A black hanker-shift nestled around her neck lends a glimpse to the shimmering gold medallions underneath. Her lightly pink coated fingernails accentuate the olive complexion of her thin hands and fingers which are adorned by a wedding band she wears despite becoming a widow twenty years ago. Square diamond trimmed sunglasses decorate her face and eliminate some of the glaring sunlight streaming through Harrison Elementary in East Los Angeles.
"Oh well, let's see," she recalls, "I don't even remember how long I have been voting! But it's been a lot!"
She laughs and exclaims in fluid Mexican-American bilingualism, "Estoy viejita!" (I'm an old lady!)
Maria Ester was born in Upland California in 1910 when the small community was just an agricultural rural town that grew fruits and grapes.
At the age of two, the family moved to Guadalajara, Mexico where her mother widowed and later remarried.

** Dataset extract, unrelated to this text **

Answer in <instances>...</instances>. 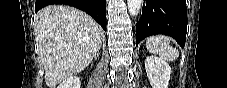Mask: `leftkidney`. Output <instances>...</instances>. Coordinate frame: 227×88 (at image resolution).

The time frame of her young life escapes Maria Ester as she tells me her story. She was just a child when her mother fell ill and her step-father moved all of her three half brothers and two sisters to East Los Angeles. As a little girl, she buried her mother and fell to the care of a local priest who placed her at the care of nuns at La Preciosa Sangre orphanage in Guadalajara.
"Those were such trying times for me," she says as her voice quivers.
"I felt so alone and didn't know what was going to happen."
Her step-father eventually returned for her and she was able to see her three brothers return from WWII in 1946, a year she clearly remembers.
"Oh they looked so handsome in their uniforms!" she exclaims, "I was so lucky, so many friends from the neighborhood were fighting, and not everyone was coming back."
All of her siblings have past on and Maria Ester buried her last brother three years ago. Like so many years ago, she is again, all alone.
"So much of my life I have lived alone," she shares, "I like the solitude, I am happy in this old house that my husband left for me, may he rest in peace."
I asked her if she remembers the first time she voted and as she takes a trip down memory lane, Vaguely, she remembers the assassination of President John F. Kennedy and his brother Robert Kennedy.
"What happened to them was a tragedy, a real tragedy," she says.
With the easy transition of someone who has lived a long life, Maria Ester changes the mood of our conversation and gets excited again.
"Today, I was sitting there in my home, all alone, and I said to myself, 'yo soy American Citizen, voy a votar. (I'm going to vote.)'"
Determined, she explains she got dressed, got her voter ballot and began reading and circling who she wanted to vote for. Her neighbor, Chuey, saw her through her door and offered to give her a ride to her polling place.
"He is such a nice man!" she says.
"So I got all nice and ready, me puse bonita, (I got dolled up), and I went to go vote."
"To me," she explains, "Voting is such a privilege. In my heart, I am Mexican because of everything I lived. But now I live here, y pues bueno, I vote here."
"But," she continues with a laugh, "I can't even tell you half the things I have voted on, they are stored in my memory somewhere, with the years, pues tu sabes, it's hard to remember."
She pauses for a moment and teases, "but you know who I did vote for?"
"Who Doña Maria?" I ask with the intrigue of a child waiting for the best part of the story.
"That young man a few years ago... Obama."
"And who did you vote for Governor today?!" I ask exhilarated.
"Oh pues niña, eso no se dice!"(Come on child, some things you don't say!)
Thank you Doña Maria for reminding us that no matter how young or old, each vote matters. Thank you for being such an inspiring American.